(Beginning of Data for this task)
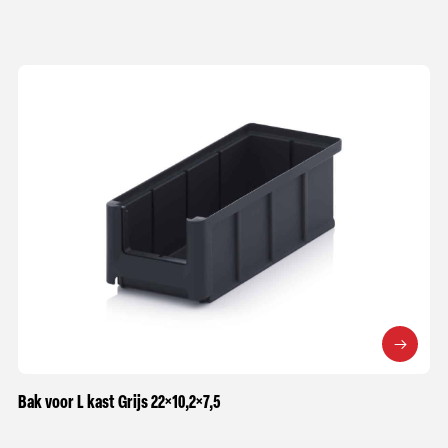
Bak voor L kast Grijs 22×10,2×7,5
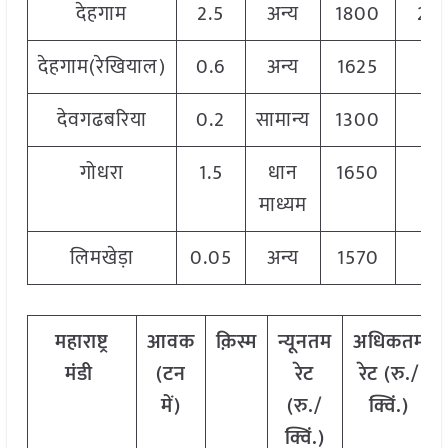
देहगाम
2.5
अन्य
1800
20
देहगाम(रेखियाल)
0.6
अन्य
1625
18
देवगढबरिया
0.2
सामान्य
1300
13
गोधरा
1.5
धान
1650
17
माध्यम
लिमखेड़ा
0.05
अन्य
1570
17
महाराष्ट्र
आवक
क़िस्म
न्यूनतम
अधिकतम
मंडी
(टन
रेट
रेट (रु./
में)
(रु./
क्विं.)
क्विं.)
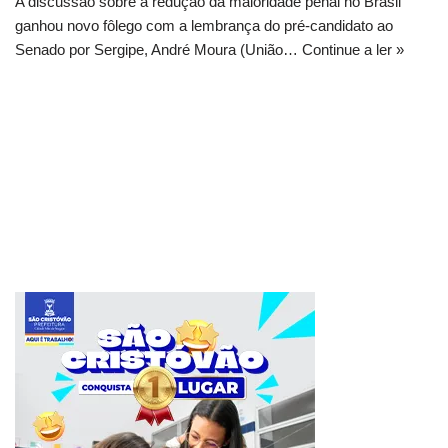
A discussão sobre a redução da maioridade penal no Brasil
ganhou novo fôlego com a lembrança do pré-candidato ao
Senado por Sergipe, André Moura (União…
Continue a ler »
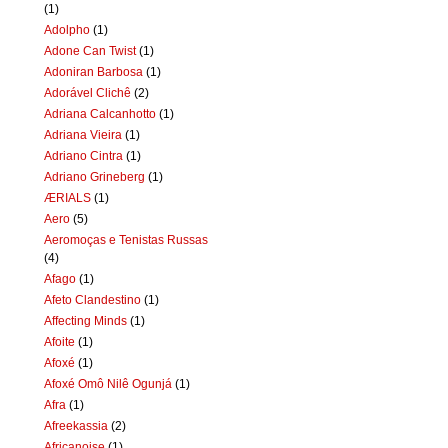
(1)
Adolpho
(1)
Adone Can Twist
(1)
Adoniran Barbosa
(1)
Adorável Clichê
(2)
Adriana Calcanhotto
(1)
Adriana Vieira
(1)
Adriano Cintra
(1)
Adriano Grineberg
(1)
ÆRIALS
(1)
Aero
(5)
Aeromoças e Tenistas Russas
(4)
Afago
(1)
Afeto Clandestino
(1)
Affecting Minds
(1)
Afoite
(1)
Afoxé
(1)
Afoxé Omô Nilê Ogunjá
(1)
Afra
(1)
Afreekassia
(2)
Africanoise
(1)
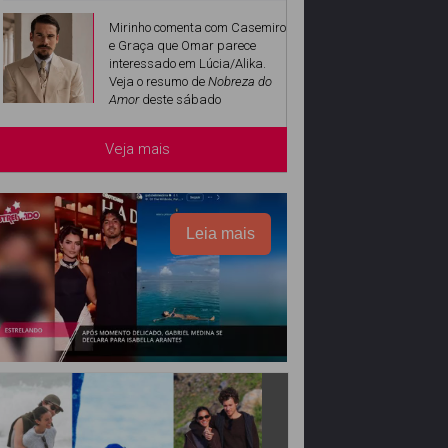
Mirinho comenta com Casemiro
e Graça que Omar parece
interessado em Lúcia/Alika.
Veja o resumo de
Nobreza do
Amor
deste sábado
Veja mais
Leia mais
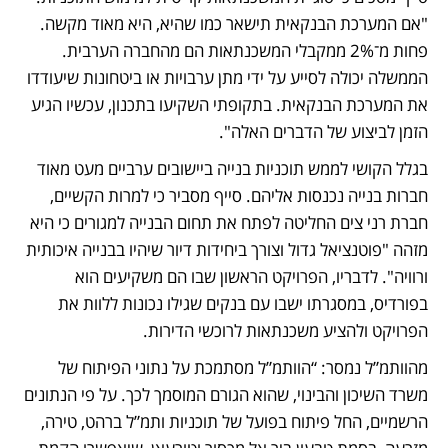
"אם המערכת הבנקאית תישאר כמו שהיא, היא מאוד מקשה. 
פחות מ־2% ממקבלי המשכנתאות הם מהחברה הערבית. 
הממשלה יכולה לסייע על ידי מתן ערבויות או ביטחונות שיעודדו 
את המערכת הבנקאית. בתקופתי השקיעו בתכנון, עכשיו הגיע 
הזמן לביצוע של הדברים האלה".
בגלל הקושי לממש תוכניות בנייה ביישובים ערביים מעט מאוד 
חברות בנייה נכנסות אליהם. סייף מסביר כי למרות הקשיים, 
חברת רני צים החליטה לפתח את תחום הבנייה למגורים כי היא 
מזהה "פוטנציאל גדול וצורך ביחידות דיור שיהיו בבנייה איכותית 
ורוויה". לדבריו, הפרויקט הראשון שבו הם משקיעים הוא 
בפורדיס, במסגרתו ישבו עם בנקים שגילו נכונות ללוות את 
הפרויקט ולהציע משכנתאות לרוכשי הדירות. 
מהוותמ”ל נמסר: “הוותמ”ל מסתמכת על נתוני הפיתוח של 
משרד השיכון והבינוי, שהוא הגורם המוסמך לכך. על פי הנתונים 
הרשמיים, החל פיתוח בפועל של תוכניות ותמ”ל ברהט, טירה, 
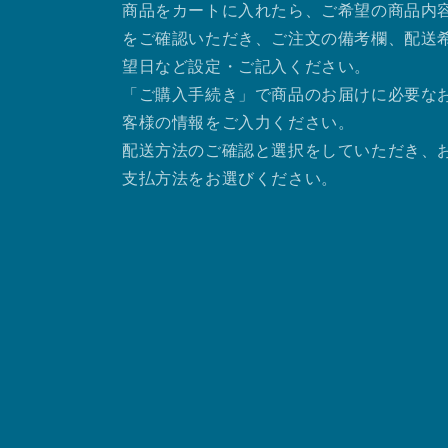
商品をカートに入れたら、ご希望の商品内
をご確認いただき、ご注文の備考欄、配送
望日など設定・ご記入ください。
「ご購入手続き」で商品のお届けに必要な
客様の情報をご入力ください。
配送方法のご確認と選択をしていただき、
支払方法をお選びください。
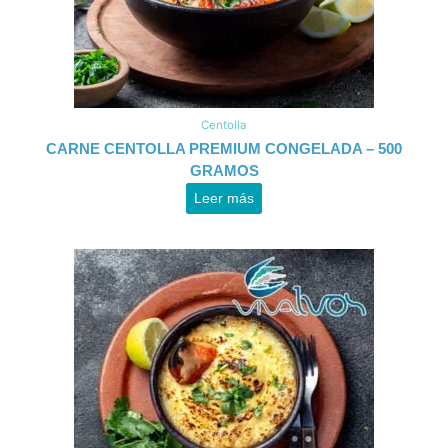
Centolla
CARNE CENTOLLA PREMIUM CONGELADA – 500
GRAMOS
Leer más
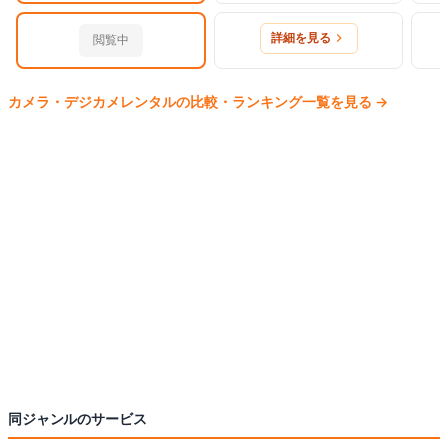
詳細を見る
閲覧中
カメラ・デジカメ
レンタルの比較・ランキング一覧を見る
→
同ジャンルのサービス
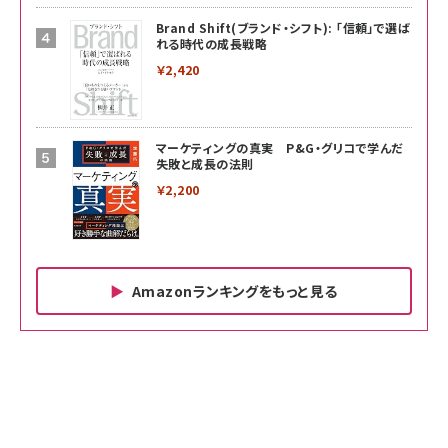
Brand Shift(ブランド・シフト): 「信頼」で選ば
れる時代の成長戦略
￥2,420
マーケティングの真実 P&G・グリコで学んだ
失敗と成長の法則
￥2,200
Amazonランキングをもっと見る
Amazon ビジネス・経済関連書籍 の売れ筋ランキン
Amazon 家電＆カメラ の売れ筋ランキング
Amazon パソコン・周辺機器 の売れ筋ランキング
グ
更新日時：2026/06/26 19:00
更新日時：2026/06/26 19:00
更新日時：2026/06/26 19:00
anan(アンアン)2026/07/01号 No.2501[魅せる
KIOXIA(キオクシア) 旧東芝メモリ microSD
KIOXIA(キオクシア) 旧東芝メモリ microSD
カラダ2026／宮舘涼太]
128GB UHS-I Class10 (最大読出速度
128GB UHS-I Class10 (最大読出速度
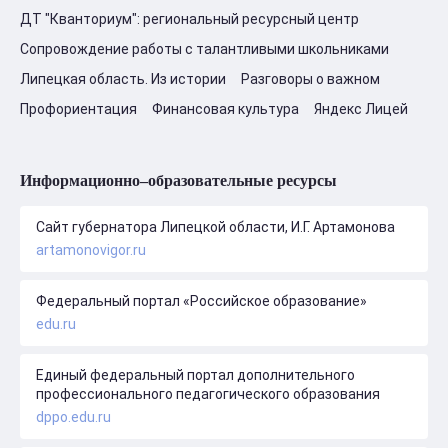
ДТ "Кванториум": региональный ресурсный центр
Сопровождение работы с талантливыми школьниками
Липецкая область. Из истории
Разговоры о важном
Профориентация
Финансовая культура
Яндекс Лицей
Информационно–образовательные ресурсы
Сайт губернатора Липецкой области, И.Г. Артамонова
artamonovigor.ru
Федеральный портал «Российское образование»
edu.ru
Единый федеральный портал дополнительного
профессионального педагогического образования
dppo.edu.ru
(End of Data for this task)
Activity | Take the material above from its first line through the line holding "חברת רני צים" and set it down exactly, without the pictures.

Answer space |
Bak voor L kast Grijs 22×10,2×7,5
देहगाम
2.5
अन्य
1800
20
देहगाम(रेखियाल)
0.6
अन्य
1625
18
देवगढबरिया
0.2
सामान्य
1300
13
गोधरा
1.5
धान
1650
17
माध्यम
लिमखेड़ा
0.05
अन्य
1570
17
महाराष्ट्र
आवक
क़िस्म
न्यूनतम
अधिकतम
मंडी
(टन
रेट
रेट (रु./
में)
(रु./
क्विं.)
क्विं.)
A discussão sobre a redução da maioridade penal no Brasil
ganhou novo fôlego com a lembrança do pré-candidato ao
Senado por Sergipe, André Moura (União…
Continue a ler »
(1)
Adolpho
(1)
Adone Can Twist
(1)
Adoniran Barbosa
(1)
Adorável Clichê
(2)
Adriana Calcanhotto
(1)
Adriana Vieira
(1)
Adriano Cintra
(1)
Adriano Grineberg
(1)
ÆRIALS
(1)
Aero
(5)
Aeromoças e Tenistas Russas
(4)
Afago
(1)
Afeto Clandestino
(1)
Affecting Minds
(1)
Afoite
(1)
Afoxé
(1)
Afoxé Omô Nilê Ogunjá
(1)
Afra
(1)
Afreekassia
(2)
Africanoise
(1)
Mirinho comenta com Casemiro
e Graça que Omar parece
interessado em Lúcia/Alika.
Veja o resumo de
Nobreza do
Amor
deste sábado
Veja mais
Leia mais
"אם המערכת הבנקאית תישאר כמו שהיא, היא מאוד מקשה. 
פחות מ־2% ממקבלי המשכנתאות הם מהחברה הערבית. 
הממשלה יכולה לסייע על ידי מתן ערבויות או ביטחונות שיעודדו 
את המערכת הבנקאית. בתקופתי השקיעו בתכנון, עכשיו הגיע 
הזמן לביצוע של הדברים האלה".
בגלל הקושי לממש תוכניות בנייה ביישובים ערביים מעט מאוד 
חברות בנייה נכנסות אליהם. סייף מסביר כי למרות הקשיים, 
חברת רני צים החליטה לפתח את תחום הבנייה למגורים כי היא 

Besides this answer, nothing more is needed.